The obelisk continues to hum its low frequency, but now it feels… inert. The flawed graft remains, but its intended target is gone.
From the woods to the east, I hear a sudden, choked cry—not of pain, but of utter despair.
"ARRRRLEEEEN!"
It's Berko's voice.
He has found us.
I do not flee. I do not hide. The action was taken based on observable data and probabilistic outcomes. To run would imply guilt or error, neither of which applies. I sheathe my dagger and stand calmly beside the obelisk, facing the direction of the cry.

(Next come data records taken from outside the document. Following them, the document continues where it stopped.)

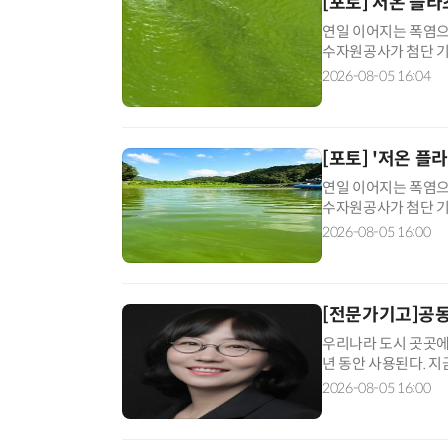
[포토] 저온 플
연일 이어지는 폭염으
수자원공사가 첨단 기
에서 자율이동형 '저온
2026-08-05 16:04
즈마' 기술은 상온·
첨단 수처리 공법으로,
[포토] '저온 플
연일 이어지는 폭염으
수자원공사가 첨단 기
에서 자율이동형 '저온
2026-08-05 16:00
즈마' 기술은 상온·
첨단 수처리 공법으로,
[전문가기고]공
우리나라 도시 곳곳에
년 동안 사용된다. 
한다. 새 공동주택의
2026-08-05 16:00
그 도시가 어떤 에너
중립에는 순서가 있다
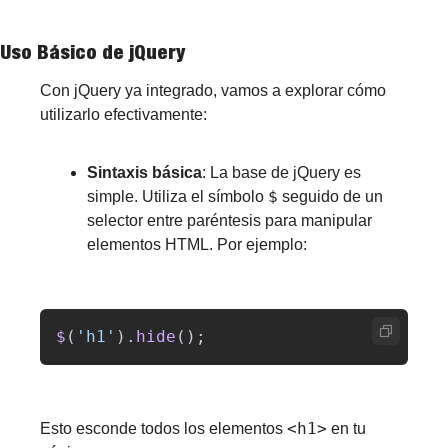
Uso Básico de jQuery
Con jQuery ya integrado, vamos a explorar cómo 
utilizarlo efectivamente:
Sintaxis básica
: La base de jQuery es 
$
simple. Utiliza el símbolo 
 seguido de un 
selector entre paréntesis para manipular 
elementos HTML. Por ejemplo:
$
(
'
h1
'
).
hide
();
<h1>
Esto esconde todos los elementos 
 en tu 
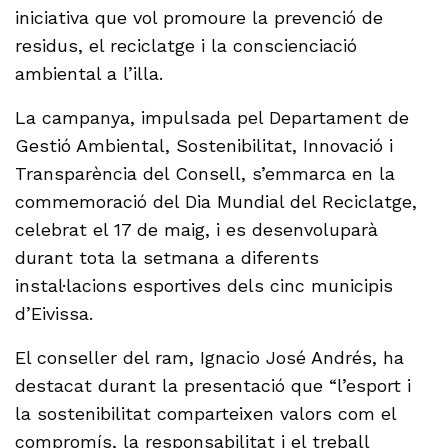
iniciativa que vol promoure la prevenció de
residus, el reciclatge i la conscienciació
ambiental a l’illa.
La campanya, impulsada pel Departament de
Gestió Ambiental, Sostenibilitat, Innovació i
Transparència del Consell, s’emmarca en la
commemoració del Dia Mundial del Reciclatge,
celebrat el 17 de maig, i es desenvoluparà
durant tota la setmana a diferents
instal·lacions esportives dels cinc municipis
d’Eivissa.
El conseller del ram, Ignacio José Andrés, ha
destacat durant la presentació que “l’esport i
la sostenibilitat comparteixen valors com el
compromís, la responsabilitat i el treball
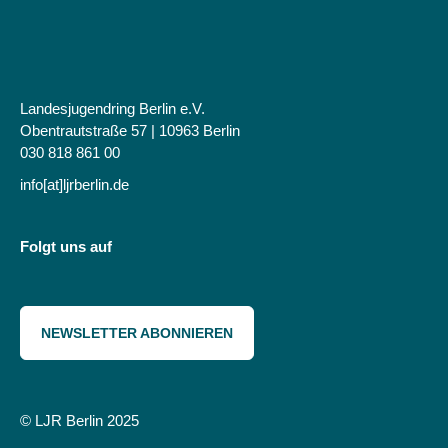
Landesjugendring Berlin e.V.
Obentrautstraße 57 | 10963 Berlin
030 818 861 00
info[at]ljrberlin.de
Folgt uns auf
NEWSLETTER ABONNIEREN
© LJR Berlin 2025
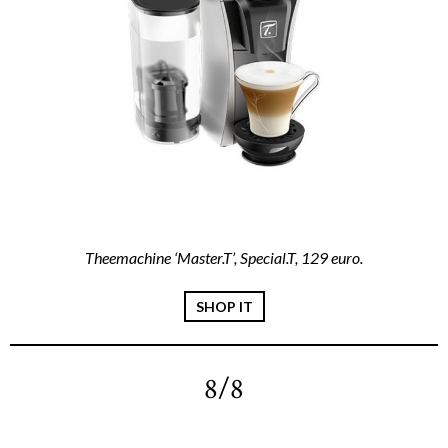
Theemachine ‘Master.T’, Special.T, 129 euro.
SHOP IT
8/8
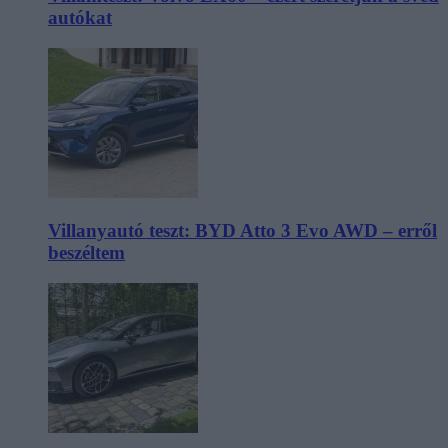
autókat
Villanyautó teszt: BYD Atto 3 Evo AWD – erről
beszéltem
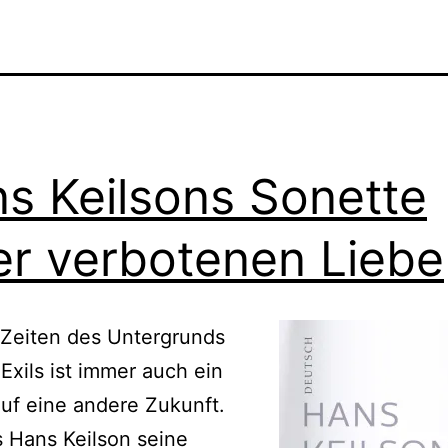
s Keilsons Sonette
er verbotenen Liebe
 Zeiten des Untergrunds
Exils ist immer auch ein
uf eine andere Zukunft.
s Hans Keilson seine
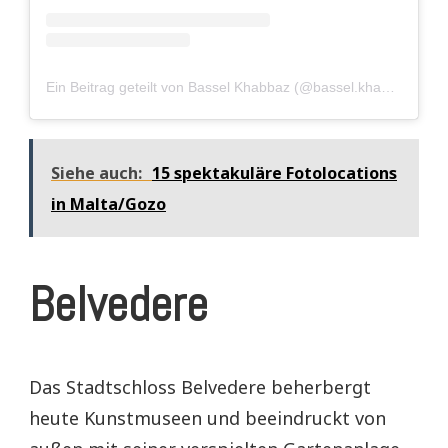
Ein Beitrag geteilt von Bassel Khabbaz (@bassel.khabbaz)
Siehe auch:
15 spektakuläre Fotolocations
in Malta/Gozo
Belvedere
Das Stadtschloss Belvedere beherbergt
heute Kunstmuseen und beeindruckt von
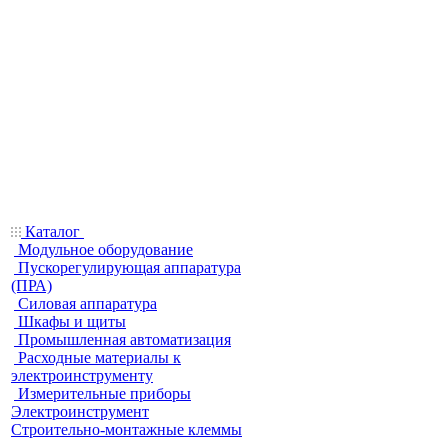
Каталог
Модульное оборудование
Пускорегулирующая аппаратура
(ПРА)
Силовая аппаратура
Шкафы и щиты
Промышленная автоматизация
Расходные материалы к
электроинструменту
Измерительные приборы
Электроинструмент
Строительно-монтажные клеммы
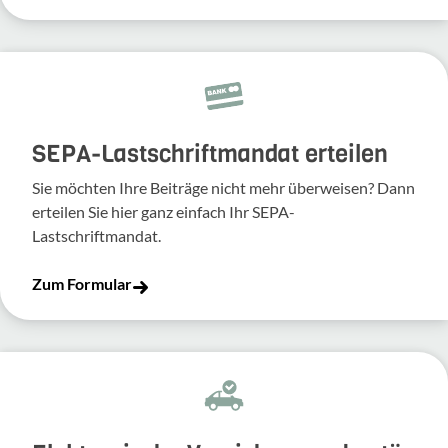
SEPA-Lastschriftmandat erteilen
Sie möchten Ihre Beiträge nicht mehr überweisen? Dann
erteilen Sie hier ganz einfach Ihr SEPA-
Lastschriftmandat.
Zum Formular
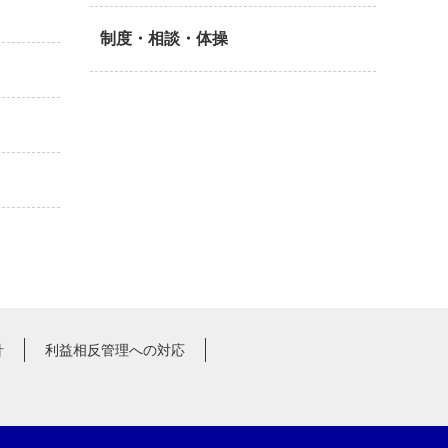
制度・相談・体操
針
利益相反管理への対応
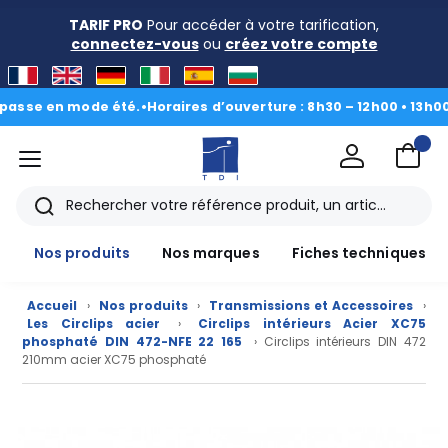
TARIF PRO
Pour accéder à votre tarification,
connectez-vous
ou
créez votre compte
se en mode été.
•
Horaires d’ouverture : 8h30 – 12h00 • 13h00 - 1
menu
TDI
Rechercher
Nos produits
Nos marques
Fiches techniques
Accueil
›
Nos produits
›
Transmissions et Accessoires
›
Les Circlips acier
›
Circlips intérieurs Acier XC75
phosphaté DIN 472-NFE 22 165
› Circlips intérieurs DIN 472
210mm acier XC75 phosphaté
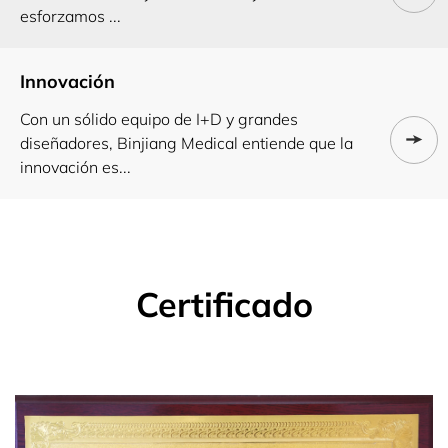
esforzamos ...
Innovación
Con un sólido equipo de I+D y grandes
diseñadores, Binjiang Medical entiende que la
innovación es...
Certificado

The sound of crashing undergrowth grows louder, frantic. Berko bursts from the treeline at the edge of the stone circle, his face a mask of terror-turned-agony. His eyes sweep the scene—the standing stones, me standing calmly, and finally, they lock onto his brother's limp form hanging from the obsidian spire.

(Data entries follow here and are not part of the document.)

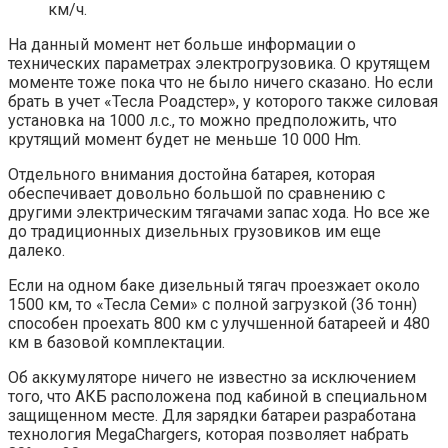
км/ч.
На данный момент нет больше информации о
технических параметрах электрогрузовика. О крутящем
моменте тоже пока что не было ничего сказано. Но если
брать в учет «Тесла Роадстер», у которого также силовая
установка на 1000 л.с., то можно предположить, что
крутящий момент будет не меньше 10 000 Hm.
Отдельного внимания достойна батарея, которая
обеспечивает довольно большой по сравнению с
другими электрическим тягачами запас хода. Но все же
до традиционных дизельных грузовиков им еще
далеко.
Если на одном баке дизельный тягач проезжает около
1500 км, то «Тесла Семи» с полной загрузкой (36 тонн)
способен проехать 800 км с улучшенной батареей и 480
км в базовой комплектации.
Об аккумуляторе ничего не известно за исключением
того, что АКБ расположена под кабиной в специальном
защищенном месте. Для зарядки батареи разработана
технология MegaChargers, которая позволяет набрать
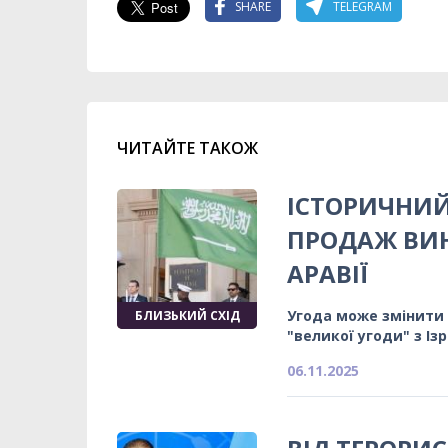
SHARE
TELEGRAM
ЧИТАЙТЕ ТАКОЖ
ІСТОРИЧНИЙ
ПРОДАЖ ВИН
АРАВІЇ
Угода може змінити 
БЛИЗЬКИЙ СХІД
"великої угоди" з Із
06.11.2025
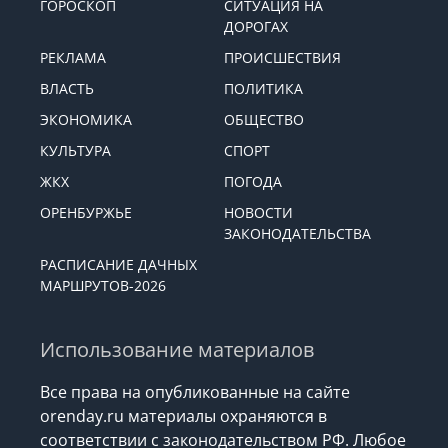
ГОРОСКОП
СИТУАЦИЯ НА
ДОРОГАХ
РЕКЛАМА
ПРОИСШЕСТВИЯ
ВЛАСТЬ
ПОЛИТИКА
ЭКОНОМИКА
ОБЩЕСТВО
КУЛЬТУРА
СПОРТ
ЖКХ
ПОГОДА
ОРЕНБУРЖЬЕ
НОВОСТИ
ЗАКОНОДАТЕЛЬСТВА
РАСПИСАНИЕ ДАЧНЫХ
МАРШРУТОВ-2026
Использование материалов
Все права на опубликованные на сайте
orenday.ru материалы охраняются в
соответствии с законодательством РФ. Любое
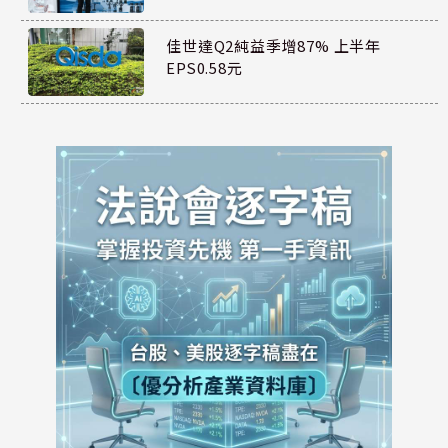
佳世達Q2純益季增87% 上半年
EPS0.58元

He freezes for a heartbeat, his breath coming in ragged, visible puffs in the cold air. Then a raw, wounded sound tears from his throat.
"No… NO!"
He stumbles forward, his earlier fear completely burned away by grief and rage. He falls to his knees beside Arlen's body, his hands hovering over the fatal wound but not touching it, as if afraid to make it more real.
"Arlen… brother…" he sobs. Then his head whips toward me. His eyes are wide, red-rimmed pools of hatred and confusion.
"You!" he snarls, scrambling to his feet. He looks around wildly for his dropped bow, doesn't see it, and instead grabs a jagged rock from the ground, holding it like a club. "You killed him! You said you'd help! YOU KILLED HIM!"
His aura is a violent storm of red rage and black despair. He is no trained warrior; he is a grieving peasant with a rock. But grief can make even the frail dangerous.
He takes a threatening step toward me, tears streaming down his grimy face. "Why?! WHY WOULD YOU DO THAT?!"
I watch him dispassionately for a moment before speaking.
"The ritual had corrupted his fundamental pattern," I explain flatly. "He was bound as a metaphysical lock to this obelisk. His life force was threaded with void-energy intended to feed an extradimensional entity referred to as 'The Dreamer.' Freeing him carried a high probability of triggering the lock and completing their ritual, using his death to strengthen their gateway."
I gesture toward Arlen's now-still form.
"This was the optimal path to sever all connections cleanly and deny them their resource."
Berko stares at me as if I'm speaking gibberish. The words about patterns and voids and gateways mean nothing to him. All he hears are excuses.
"He was my BROTHER!" he screams, spittle flying from his lips. "He was ALIVE! You just… you just murdered him! You're no better than they are!" He raises the rock higher.